For 20 years, Dr. Kenya Lee worked in pediatrics, both at the Air Force Academy and in private practice. But after two decades as a pediatrician (a board certification she still holds), something wasn’t right.
She wasn’t feeling the same way she used to when working in managed care. And whether she was working in the military, in a corporate arena or a smaller primary care practice, with every change in position or title, she felt increasingly unhappy.
“It was always a battle to get what the patient needed,” said Lee, adding that the work no longer felt patient-centric.
“It was lots of stress, burnout, increasingly more hours due to administrative burdens, and the marginalization of just being a Black woman in medicine … often being asked to do things that don’t benefit the patient, but also didn’t make my work any more valuable.”
Still, there were elements she loved about the work, like the myriad opportunities to give back by working on international mission trips. Lee once journeyed as the sole pediatrician with a team of doctors to a remote tribal area of Brazil, where she was able to see over 100 patients in a day.
“I saw diseases and issues we just don’t have here. … It broadened my knowledge, but also opened my eyes to what the world is suffering from,” she said. “Since then I’ve done missions in Jamaica, Haiti, Suriname — I try to give back here, as well.”
Lee is very active locally, giving her time to serve on the boards of Pikes Peak United Way, Colorado Springs Black Business Network, Pikes Peak Community College Foundation, as well as volunteering with Care and Share Food Bank for Southern Colorado.
So after evaluating her career path, Lee made a change — a pretty big one. “I want people to know that we are always allowed to pivot,” she said. Instead of living with being miserable, she took a step back and devised a way to parlay her degree and skills into something new.
PureLee Redefined is an aesthetic spa that Lee launched in 2017 with her husband of nearly 25 years, Dr.
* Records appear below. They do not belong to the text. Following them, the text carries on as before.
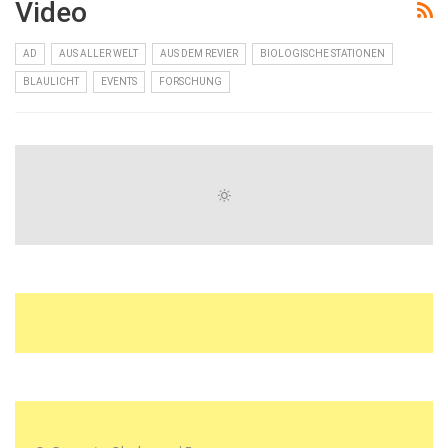
Video
AD
AUS ALLER WELT
AUS DEM REVIER
BIOLOGISCHE STATIONEN
BLAULICHT
EVENTS
FORSCHUNG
Marvin Lee, with the mission of “enhancing beauty at the intersection of art and science.”
To Lee, the aesthetics industry should largely be rooted in medicine, but too often strays from the realm of the purely medical. PureLee Redefined takes a medical approach, not just for safety reasons but to create a look that’s less artificial and more natural.
“I was seeing aging changes in my own skin, and was looking for a natural way of maintaining, looking younger … but not ridiculously younger,” said Lee. But after searching, she just never found anything that felt safe, well-managed or clearly explained, and was meeting “a lot of people who were afraid to work with ethnic skin, and just having a general lack of knowledge about it … so I decided I wanted to learn how to do these things for myself.”
“I want people of color to know we are here and can address their skin care needs,” said Lee. “We are not afraid of their skin because we have it too, and we’ve been dealing with it our whole lives.”
She may not be a pediatrician anymore, but medicine is still a stressful career path, and to unwind Lee practices yoga, meditates, and spends a lot of time gardening and walking her 1-year-old poodle. A self-described wine and jazz enthusiast, Lee also loves to cook. “I can never remember [recipes],” she said, laughing, “but I make it up as I go along.
“Recreating and redefining a balanced life for
myself, and the freedom that comes along with that — that is my greatest area of pride.”